Pattison, KJ, Drinkwater, EJ, Bishop, DJ, Stepto, NK, Fyfe, JJ
Journal of strength and conditioning research. 2020;(6):1497-1502
Abstract
Pattison, KJ, Drinkwater, EJ, Bishop, DJ, Stepto, NK, and Fyfe, JJ. Modulation of countermovement jump-derived markers of neuromuscular function with concurrent vs. single-mode resistance training. J Strength Cond Res 34(6): 1497-1502, 2020-This study assessed changes in countermovement jump (CMJ)-derived markers of neuromuscular function with concurrent training vs. resistance training (RT) alone and determined associations between changes in CMJ parameters and other neuromuscular adaptations (e.g., maximal strength gain). Twenty-three recreationally active men performed 8 weeks of RT alone (RT group, n = 8) or combined with either high-intensity interval training cycling (HIIT + RT group, n = 8) or moderate-intensity continuous cycling (MICT + RT group, n = 7). Maximal strength and CMJ performance were assessed before (PRE), after 4 weeks of training (MID), and >72 hours (maximal strength) or >5-7 days (CMJ performance) after (POST) the training intervention.
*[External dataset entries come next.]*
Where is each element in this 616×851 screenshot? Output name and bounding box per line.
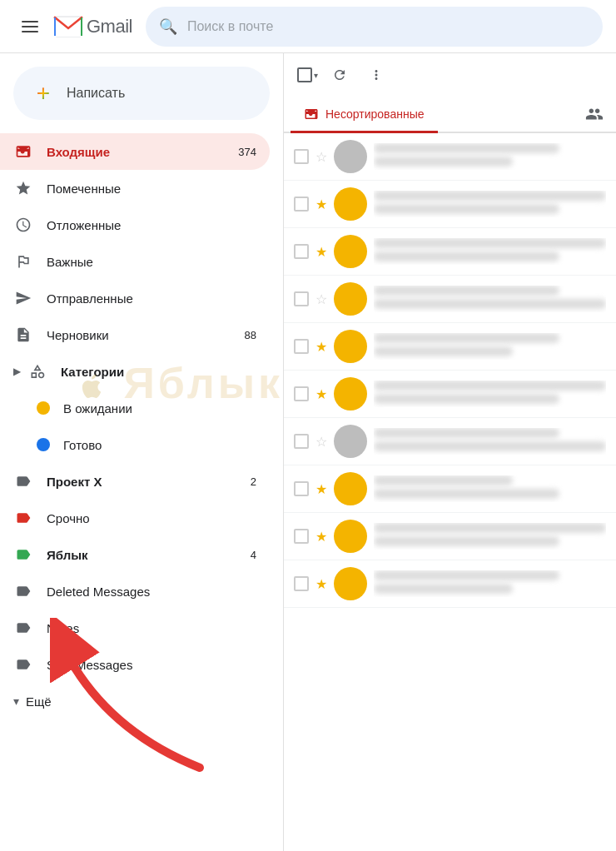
email-preview bbox=[374, 251, 559, 261]
sidebar-item-label: Важные bbox=[47, 255, 256, 269]
email-subject bbox=[374, 286, 559, 296]
sidebar-item-inbox[interactable]: Входящие 374 bbox=[0, 133, 270, 170]
email-subject bbox=[374, 191, 606, 201]
compose-label: Написать bbox=[67, 86, 125, 101]
avatar bbox=[334, 282, 367, 316]
email-item[interactable]: ☆ bbox=[284, 276, 616, 323]
search-bar[interactable]: 🔍 Поиск в почте bbox=[146, 7, 603, 47]
star-icon[interactable]: ☆ bbox=[315, 291, 327, 307]
sidebar-item-ready[interactable]: Готово bbox=[0, 426, 270, 463]
sidebar-item-drafts[interactable]: Черновики 88 bbox=[0, 316, 270, 353]
email-item[interactable]: ★ bbox=[284, 465, 616, 513]
category-icon bbox=[27, 361, 47, 381]
email-preview bbox=[374, 299, 606, 309]
collapse-icon: ▾ bbox=[13, 694, 19, 708]
search-input[interactable]: Поиск в почте bbox=[187, 19, 589, 34]
email-preview bbox=[374, 394, 559, 404]
sidebar-item-label: Черновики bbox=[47, 328, 245, 342]
sent-icon bbox=[13, 288, 33, 308]
avatar bbox=[334, 187, 367, 221]
email-subject bbox=[374, 381, 606, 391]
email-subject bbox=[374, 238, 606, 248]
email-item[interactable]: ★ bbox=[284, 513, 616, 560]
email-item[interactable]: ☆ bbox=[284, 133, 616, 181]
star-icon[interactable]: ☆ bbox=[315, 434, 327, 450]
inbox-badge: 374 bbox=[238, 146, 256, 158]
email-checkbox[interactable] bbox=[294, 529, 309, 544]
label-dot-yellow bbox=[37, 401, 50, 415]
star-icon[interactable]: ★ bbox=[315, 339, 327, 355]
email-body bbox=[374, 333, 606, 360]
sidebar-item-snoozed[interactable]: Отложенные bbox=[0, 207, 270, 243]
select-all-wrap[interactable]: ▾ bbox=[297, 67, 318, 82]
expand-icon: ▶ bbox=[13, 366, 21, 377]
email-item[interactable]: ★ bbox=[284, 371, 616, 418]
email-item[interactable]: ★ bbox=[284, 181, 616, 228]
sidebar-item-yablyk[interactable]: Яблык 4 bbox=[0, 536, 270, 573]
email-item[interactable]: ★ bbox=[284, 560, 616, 608]
sidebar-item-label: Категории bbox=[61, 365, 256, 379]
email-checkbox[interactable] bbox=[294, 197, 309, 212]
sidebar-item-label: Отправленные bbox=[47, 291, 256, 306]
email-checkbox[interactable] bbox=[294, 339, 309, 354]
star-icon[interactable]: ★ bbox=[315, 244, 327, 260]
star-icon[interactable]: ★ bbox=[315, 576, 327, 592]
sidebar-item-starred[interactable]: Помеченные bbox=[0, 170, 270, 207]
avatar bbox=[334, 235, 367, 268]
sidebar-item-label: Готово bbox=[63, 438, 256, 452]
sidebar-item-more[interactable]: ▾ Ещё bbox=[0, 683, 270, 719]
label-gray-notes-icon bbox=[13, 618, 33, 638]
email-subject bbox=[374, 333, 559, 343]
label-gray-icon bbox=[13, 471, 33, 491]
contacts-icon[interactable] bbox=[579, 99, 609, 129]
email-body bbox=[374, 475, 606, 502]
inbox-icon bbox=[13, 142, 33, 162]
menu-icon[interactable] bbox=[13, 10, 47, 43]
star-icon[interactable]: ☆ bbox=[315, 149, 327, 165]
email-preview bbox=[374, 584, 513, 594]
header: Gmail 🔍 Поиск в почте bbox=[0, 0, 616, 53]
gmail-logo-icon bbox=[53, 12, 83, 42]
avatar bbox=[334, 520, 367, 553]
drafts-badge: 88 bbox=[245, 329, 256, 341]
select-all-checkbox[interactable] bbox=[297, 67, 312, 82]
email-checkbox[interactable] bbox=[294, 386, 309, 401]
more-options-button[interactable] bbox=[361, 60, 391, 90]
star-icon[interactable]: ★ bbox=[315, 481, 327, 497]
email-body bbox=[374, 143, 606, 170]
email-item[interactable]: ★ bbox=[284, 323, 616, 371]
sidebar-item-sent-messages[interactable]: Sent Messages bbox=[0, 646, 270, 683]
refresh-button[interactable] bbox=[325, 60, 355, 90]
sidebar-item-label: Ещё bbox=[26, 694, 256, 709]
email-checkbox[interactable] bbox=[294, 434, 309, 449]
email-checkbox[interactable] bbox=[294, 291, 309, 306]
email-checkbox[interactable] bbox=[294, 244, 309, 259]
email-item[interactable]: ☆ bbox=[284, 418, 616, 465]
email-body bbox=[374, 381, 606, 407]
email-checkbox[interactable] bbox=[294, 576, 309, 591]
sidebar-item-urgent[interactable]: Срочно bbox=[0, 500, 270, 536]
email-subject bbox=[374, 523, 606, 533]
sidebar-item-label: Notes bbox=[47, 621, 256, 635]
email-subject bbox=[374, 570, 559, 580]
compose-plus-icon bbox=[30, 80, 57, 107]
label-dot-blue bbox=[37, 438, 50, 451]
sidebar-item-label: Яблык bbox=[47, 548, 251, 562]
sidebar-item-notes[interactable]: Notes bbox=[0, 610, 270, 646]
tab-unsorted[interactable]: Несортированные bbox=[291, 97, 438, 132]
email-checkbox[interactable] bbox=[294, 481, 309, 496]
sidebar-item-categories[interactable]: ▶ Категории bbox=[0, 353, 270, 390]
sidebar-item-deleted[interactable]: Deleted Messages bbox=[0, 573, 270, 610]
star-icon[interactable]: ★ bbox=[315, 386, 327, 402]
sidebar-item-sent[interactable]: Отправленные bbox=[0, 280, 270, 316]
email-item[interactable]: ★ bbox=[284, 228, 616, 276]
compose-button[interactable]: Написать bbox=[13, 67, 270, 120]
email-body bbox=[374, 523, 606, 550]
select-dropdown-icon[interactable]: ▾ bbox=[314, 71, 318, 80]
sidebar-item-pending[interactable]: В ожидании bbox=[0, 390, 270, 426]
star-icon[interactable]: ★ bbox=[315, 529, 327, 545]
sidebar-item-projectx[interactable]: Проект Х 2 bbox=[0, 463, 270, 500]
star-icon[interactable]: ★ bbox=[315, 197, 327, 212]
email-checkbox[interactable] bbox=[294, 149, 309, 164]
sidebar-item-important[interactable]: Важные bbox=[0, 243, 270, 280]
Improvements in CMJ relative peak force from both PRE to MID and PRE to POST were attenuated for both HIIT + RT (effect size [ES]: -0.44; ±90% confidence limit, ±0.51 and ES: -0.72; ±0.61, respectively) and MICT + RT (ES: -0.74; ±0.49 and ES: -1.25; ±0.63, respectively). Compared with RT alone, the change in the flight time to contraction time ratio (FT:CT) was attenuated from PRE to MID for MICT + RT (ES: -0.38; ±0.42) and from PRE to POST for both MICT + RT (ES: -0.60; ±0.55) and HIIT + RT (ES: -0.75; ±0.30). PRE to POST changes in both CMJ relative peak force and flight time:contraction time (F:C) ratio were also associated with relative 1 repetition maximum leg press strength gain (r = 0.26 and 0.19, respectively). These findings highlight the utility of CMJ testing for monitoring interference to improvements in neuromuscular function with concurrent training.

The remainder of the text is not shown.